# Solution to my first NN: Multiple logistic regression

We are here following the pipeline suggested from the [assignment](https://www.coursera.org/learn/intro-to-deep-learning/peer/0AgYP/my1stnn).

In [None]:
%matplotlib notebook

import matplotlib.pyplot as plt
import numpy as np
import tensorflow as tf
from sklearn.metrics import f1_score
from sklearn.metrics import accuracy_score

from preprocessed_mnist import load_dataset

In [None]:
# Random seed
np.random.seed(42)

* Generalize to multiclass logistic regression

From `preprocessed_mnist` the data has already been:

1. Been normalized (note that the images only have one channel)
2. Split into train, validation and test

## Logistic regression separating the ten digits

### Data preparation

In [None]:
# Load the dataset
X_train, y_train, X_val, y_val, X_test, y_test = load_dataset()

In [None]:
# Parameters
small_number = 1e-3
batch_size = 1000
epoch = 15

In [None]:
def reshaper_3d_to_2d(var):
    """
    Reshapes a 3-d array to a 2-d array, collapsing the two last dimensions
    
    Parameters
    ----------
    var : array, shape (samples, image-rows, image-colums)
        The variable to reshape
        
    Returns
    -------
    reshaped : array, shape (samples, image-rows, image-colums)
        The reshaped variable    
    """
    
    reshaped = var.reshape(var.shape[0], var.shape[1]*var.shape[2])
    
    return reshaped

In [None]:
def one_hot(var):
    """
    One hot encoding 
    
    The input variable will be copied prior to transformation
    
    Parameters
    ----------
    var : nd-array
        The array to one hot encode
    
    Returns
    -------
    one_hot : nd-array
        The one hot encoding. This nd-array is one rank higher than the input nd-array
        
    References
    ----------
    [0] https://stackoverflow.com/questions/29831489/numpy-1-hot-array
    """

    one_hot = np.zeros((var.size, var.max()+1))
    # Fancy indexing: Array picking out indices from each dimension
    one_hot[np.arange(var.size), var] = 1 
    
    return one_hot

In [None]:
X_train_r = reshaper_3d_to_2d(X_train)
X_val_r = reshaper_3d_to_2d(X_val)
X_test_r = reshaper_3d_to_2d(X_test)

In [None]:
y_train_ohe = one_hot(y_train)
y_val_ohe = one_hot(y_val)
y_test_ohe = one_hot(y_test)

In [None]:
n_training_ex = X_train_r.shape[0]
n_features = X_train_r.shape[1]
n_output = y_train.max()+1

### Tensorflow preparation

#### How can a network take in all training examples at once?
* When predicting one example, we are essential sending in a row-vector (`1 x n`-matrix)
* When training several examples, we are sending in several one-vectors (`m x n`-matix)
* The loss will still be a scalar as the loss function $\mathbf{R}^{m \times k} \to \mathbf{R}^{1}$

In [None]:
# The first dimension is None, as we would like to vary the number of input examples

input_X = tf.placeholder("float32", shape=(None, n_features), name="input_x")
input_y = tf.placeholder("float32", shape=(None, n_output), name="input_y")

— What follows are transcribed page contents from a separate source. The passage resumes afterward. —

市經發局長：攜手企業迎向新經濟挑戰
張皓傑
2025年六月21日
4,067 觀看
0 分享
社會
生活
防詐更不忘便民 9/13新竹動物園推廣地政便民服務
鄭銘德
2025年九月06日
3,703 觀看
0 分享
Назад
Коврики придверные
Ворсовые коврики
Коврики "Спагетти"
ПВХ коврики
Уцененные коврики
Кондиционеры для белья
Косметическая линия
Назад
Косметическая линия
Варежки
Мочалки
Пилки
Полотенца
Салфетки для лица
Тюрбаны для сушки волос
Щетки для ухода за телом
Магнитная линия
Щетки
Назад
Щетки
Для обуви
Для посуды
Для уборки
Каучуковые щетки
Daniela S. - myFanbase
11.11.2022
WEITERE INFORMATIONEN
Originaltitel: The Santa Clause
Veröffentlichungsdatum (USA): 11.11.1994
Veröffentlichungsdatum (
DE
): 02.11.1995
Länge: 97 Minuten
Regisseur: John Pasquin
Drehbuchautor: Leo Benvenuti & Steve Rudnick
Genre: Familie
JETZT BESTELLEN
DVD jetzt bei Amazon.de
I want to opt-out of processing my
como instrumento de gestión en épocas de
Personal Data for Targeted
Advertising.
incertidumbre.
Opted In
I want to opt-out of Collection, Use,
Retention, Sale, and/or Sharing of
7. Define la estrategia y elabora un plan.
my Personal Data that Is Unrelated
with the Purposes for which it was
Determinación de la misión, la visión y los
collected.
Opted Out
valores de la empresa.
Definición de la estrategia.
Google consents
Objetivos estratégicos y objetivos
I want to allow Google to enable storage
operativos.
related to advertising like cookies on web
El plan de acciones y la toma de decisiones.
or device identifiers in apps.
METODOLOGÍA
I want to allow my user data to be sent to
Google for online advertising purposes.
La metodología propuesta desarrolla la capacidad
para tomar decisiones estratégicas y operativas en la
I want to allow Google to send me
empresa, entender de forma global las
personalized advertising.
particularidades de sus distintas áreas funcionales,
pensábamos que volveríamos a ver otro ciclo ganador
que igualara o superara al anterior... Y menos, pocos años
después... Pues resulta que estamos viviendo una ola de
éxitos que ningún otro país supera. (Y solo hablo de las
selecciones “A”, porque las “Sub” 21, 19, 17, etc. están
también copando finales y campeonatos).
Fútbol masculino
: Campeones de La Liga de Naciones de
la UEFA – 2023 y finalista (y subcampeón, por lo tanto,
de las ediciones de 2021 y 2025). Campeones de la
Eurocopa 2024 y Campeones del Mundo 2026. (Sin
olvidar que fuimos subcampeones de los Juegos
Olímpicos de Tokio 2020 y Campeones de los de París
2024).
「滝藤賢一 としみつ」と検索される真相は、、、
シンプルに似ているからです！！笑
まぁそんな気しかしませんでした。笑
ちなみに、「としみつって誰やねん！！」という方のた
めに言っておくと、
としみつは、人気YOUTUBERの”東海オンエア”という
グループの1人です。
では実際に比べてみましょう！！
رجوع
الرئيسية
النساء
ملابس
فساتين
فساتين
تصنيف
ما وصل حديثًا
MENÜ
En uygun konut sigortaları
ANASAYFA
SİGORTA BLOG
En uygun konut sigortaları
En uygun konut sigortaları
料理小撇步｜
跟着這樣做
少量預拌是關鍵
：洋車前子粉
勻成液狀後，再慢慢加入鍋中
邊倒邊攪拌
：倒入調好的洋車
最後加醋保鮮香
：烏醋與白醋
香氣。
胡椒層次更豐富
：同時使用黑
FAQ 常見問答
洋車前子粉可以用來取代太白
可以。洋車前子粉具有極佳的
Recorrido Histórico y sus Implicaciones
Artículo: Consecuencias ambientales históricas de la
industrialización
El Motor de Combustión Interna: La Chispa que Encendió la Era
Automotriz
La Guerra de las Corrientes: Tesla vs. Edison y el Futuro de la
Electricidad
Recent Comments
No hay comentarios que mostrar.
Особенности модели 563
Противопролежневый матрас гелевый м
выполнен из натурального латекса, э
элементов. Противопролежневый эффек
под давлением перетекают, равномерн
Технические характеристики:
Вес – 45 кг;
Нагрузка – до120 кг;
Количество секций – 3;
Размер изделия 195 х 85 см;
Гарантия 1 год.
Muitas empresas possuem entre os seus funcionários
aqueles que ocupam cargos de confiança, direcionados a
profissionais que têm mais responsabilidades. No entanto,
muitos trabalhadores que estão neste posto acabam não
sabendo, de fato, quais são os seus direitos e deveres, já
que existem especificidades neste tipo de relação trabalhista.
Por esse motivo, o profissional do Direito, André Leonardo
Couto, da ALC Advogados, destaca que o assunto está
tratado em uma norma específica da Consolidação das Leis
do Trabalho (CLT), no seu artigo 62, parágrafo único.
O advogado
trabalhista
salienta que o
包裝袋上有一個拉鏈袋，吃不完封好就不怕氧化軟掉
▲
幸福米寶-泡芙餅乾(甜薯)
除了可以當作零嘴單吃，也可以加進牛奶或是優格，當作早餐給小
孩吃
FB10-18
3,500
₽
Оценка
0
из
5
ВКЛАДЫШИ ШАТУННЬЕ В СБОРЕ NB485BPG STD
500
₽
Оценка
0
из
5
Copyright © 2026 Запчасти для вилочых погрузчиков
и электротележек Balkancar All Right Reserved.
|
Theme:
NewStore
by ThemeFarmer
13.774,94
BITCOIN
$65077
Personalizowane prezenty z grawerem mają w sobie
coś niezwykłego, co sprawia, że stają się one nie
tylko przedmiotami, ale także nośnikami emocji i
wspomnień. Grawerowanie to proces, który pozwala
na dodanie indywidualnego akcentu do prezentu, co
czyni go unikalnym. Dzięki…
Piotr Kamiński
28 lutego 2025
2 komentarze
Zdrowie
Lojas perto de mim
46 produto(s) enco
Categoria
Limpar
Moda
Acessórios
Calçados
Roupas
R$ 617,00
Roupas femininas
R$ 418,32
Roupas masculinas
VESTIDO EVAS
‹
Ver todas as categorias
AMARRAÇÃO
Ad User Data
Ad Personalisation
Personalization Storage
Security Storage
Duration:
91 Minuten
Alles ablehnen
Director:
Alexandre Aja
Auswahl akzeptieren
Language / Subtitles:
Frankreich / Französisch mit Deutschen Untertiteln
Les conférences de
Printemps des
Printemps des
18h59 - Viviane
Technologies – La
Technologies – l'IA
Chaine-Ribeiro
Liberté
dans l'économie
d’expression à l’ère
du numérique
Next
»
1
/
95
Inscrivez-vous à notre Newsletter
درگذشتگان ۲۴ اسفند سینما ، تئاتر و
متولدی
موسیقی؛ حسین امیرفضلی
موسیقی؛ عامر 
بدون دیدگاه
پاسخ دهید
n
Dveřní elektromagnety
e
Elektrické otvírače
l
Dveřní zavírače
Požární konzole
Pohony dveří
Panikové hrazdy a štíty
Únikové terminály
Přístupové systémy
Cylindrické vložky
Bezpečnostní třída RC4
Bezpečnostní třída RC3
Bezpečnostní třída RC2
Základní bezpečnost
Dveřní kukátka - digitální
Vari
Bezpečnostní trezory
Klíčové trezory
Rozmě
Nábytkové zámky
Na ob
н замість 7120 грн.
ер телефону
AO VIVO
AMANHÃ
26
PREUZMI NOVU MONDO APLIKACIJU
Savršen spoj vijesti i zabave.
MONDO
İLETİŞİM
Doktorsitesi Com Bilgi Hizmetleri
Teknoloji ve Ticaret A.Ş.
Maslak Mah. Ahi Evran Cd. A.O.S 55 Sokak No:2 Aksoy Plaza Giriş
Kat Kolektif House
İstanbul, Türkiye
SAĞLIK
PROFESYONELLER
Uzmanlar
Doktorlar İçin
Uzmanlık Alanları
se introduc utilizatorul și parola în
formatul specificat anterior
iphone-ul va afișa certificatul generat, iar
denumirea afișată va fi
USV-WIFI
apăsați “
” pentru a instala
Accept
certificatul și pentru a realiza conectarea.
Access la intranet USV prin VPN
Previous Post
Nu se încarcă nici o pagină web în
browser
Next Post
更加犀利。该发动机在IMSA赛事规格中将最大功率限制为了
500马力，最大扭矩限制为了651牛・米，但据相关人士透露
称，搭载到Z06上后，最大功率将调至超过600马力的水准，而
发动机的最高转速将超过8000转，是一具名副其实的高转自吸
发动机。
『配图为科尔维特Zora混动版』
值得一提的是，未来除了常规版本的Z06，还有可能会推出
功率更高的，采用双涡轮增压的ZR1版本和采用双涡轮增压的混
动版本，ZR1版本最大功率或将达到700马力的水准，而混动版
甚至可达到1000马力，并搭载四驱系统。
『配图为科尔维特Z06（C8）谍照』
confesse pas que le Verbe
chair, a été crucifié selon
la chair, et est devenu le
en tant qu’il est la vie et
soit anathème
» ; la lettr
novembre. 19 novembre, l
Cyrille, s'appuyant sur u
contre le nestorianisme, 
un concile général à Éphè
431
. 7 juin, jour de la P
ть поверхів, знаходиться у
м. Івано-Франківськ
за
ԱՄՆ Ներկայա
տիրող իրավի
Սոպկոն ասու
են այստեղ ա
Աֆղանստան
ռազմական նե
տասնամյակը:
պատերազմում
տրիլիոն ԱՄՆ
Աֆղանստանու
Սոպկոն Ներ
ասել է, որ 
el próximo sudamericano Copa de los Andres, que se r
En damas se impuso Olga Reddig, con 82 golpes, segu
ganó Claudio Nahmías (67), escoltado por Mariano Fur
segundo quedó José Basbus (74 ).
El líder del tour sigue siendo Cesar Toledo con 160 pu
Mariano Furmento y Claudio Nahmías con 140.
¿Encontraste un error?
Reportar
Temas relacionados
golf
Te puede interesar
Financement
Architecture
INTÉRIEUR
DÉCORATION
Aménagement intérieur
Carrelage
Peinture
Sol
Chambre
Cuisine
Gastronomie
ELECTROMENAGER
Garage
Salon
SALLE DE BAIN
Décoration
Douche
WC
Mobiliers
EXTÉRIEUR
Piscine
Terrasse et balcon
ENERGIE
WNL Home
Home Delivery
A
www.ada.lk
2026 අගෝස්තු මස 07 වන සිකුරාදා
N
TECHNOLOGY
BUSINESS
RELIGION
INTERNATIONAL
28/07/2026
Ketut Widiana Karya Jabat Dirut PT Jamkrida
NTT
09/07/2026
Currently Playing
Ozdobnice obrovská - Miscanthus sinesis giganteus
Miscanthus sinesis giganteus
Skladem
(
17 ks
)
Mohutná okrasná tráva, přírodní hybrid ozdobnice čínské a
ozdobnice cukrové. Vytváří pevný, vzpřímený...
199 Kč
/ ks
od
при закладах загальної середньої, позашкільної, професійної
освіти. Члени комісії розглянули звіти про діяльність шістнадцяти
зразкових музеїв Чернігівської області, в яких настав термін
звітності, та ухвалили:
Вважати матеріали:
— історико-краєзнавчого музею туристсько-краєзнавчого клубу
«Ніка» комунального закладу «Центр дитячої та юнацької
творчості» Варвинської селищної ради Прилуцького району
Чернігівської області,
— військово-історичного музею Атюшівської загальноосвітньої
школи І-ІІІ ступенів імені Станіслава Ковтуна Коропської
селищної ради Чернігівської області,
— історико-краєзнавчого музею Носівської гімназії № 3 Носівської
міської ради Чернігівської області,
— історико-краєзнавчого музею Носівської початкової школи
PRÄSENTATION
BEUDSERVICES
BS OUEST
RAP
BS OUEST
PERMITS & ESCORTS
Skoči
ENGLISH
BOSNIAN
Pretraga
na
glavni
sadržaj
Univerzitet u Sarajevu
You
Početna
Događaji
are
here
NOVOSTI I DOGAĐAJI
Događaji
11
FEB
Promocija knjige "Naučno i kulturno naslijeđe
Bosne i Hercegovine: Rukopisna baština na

ones = tf.placeholder("float32", shape=(None, 1), name='ones')

We will use a notation similar to Michael Nielsens [notation](http://neuralnetworksanddeeplearning.com/chap2.html), but altered to be consistent with pandas [tidy data](https://github.com/pandas-dev/pandas/blob/master/doc/cheatsheet/Pandas_Cheat_Sheet.pdf) 

$X_{\text{e}, \text{f}}W^{\text{l}}_{\text{ f}, \text{t}} + \mathbb{1}_{\text{e}, 1}b_{1, \text{t}}$

* `e` - number of examples
* `l` - layer
* `f` - from node (or activation) id
* `t` - to node id

Each `to node id` is a sum of all `from node (or activation) id`.
This means that the rows are trained seperately, and only depends on the `to node id`

In [None]:
def get_w_and_b(n_to_nodes, n_from_nodes):
    """
    Returns weights and biases based on the input dimensions
    
    Parameters
    ----------
    n_to_nodes : int
        Number of nodes in the next layer (t in notation above)
    n_from_nodes : int
        Number of nodes in the previous layer (f in notation above)
        
    Returns
    -------
    W : Variable, shape (n_from_nodes, n_to_nodes)
        The weights variable
    b : Variable, shape (n_training_ex, n_to_nodes)
        The bias variable
    """
     
    # We initialize with random weights to break symmetry
    W = tf.Variable(initial_value=np.random.randn(n_from_nodes, n_to_nodes)*small_number,
                    name="weights",
                    dtype='float32')

    b = tf.Variable(initial_value=np.random.randn(1, n_to_nodes)*small_number,
                    name="bias",
                    dtype='float32')
    
    return W, b

In [None]:
W, b = get_w_and_b(n_to_nodes=n_output, n_from_nodes=n_features)

### The model code

In [None]:
# The softmax is performed over each column (a casting to probabilities, so that the output vector sums to 1)
# NOTE: Do not confuse softmax and cross entropy loss
# https://www.quora.com/Is-the-softmax-loss-the-same-as-the-cross-entropy-loss
predicted_y = tf.nn.softmax(input_X @ W + ones @ b)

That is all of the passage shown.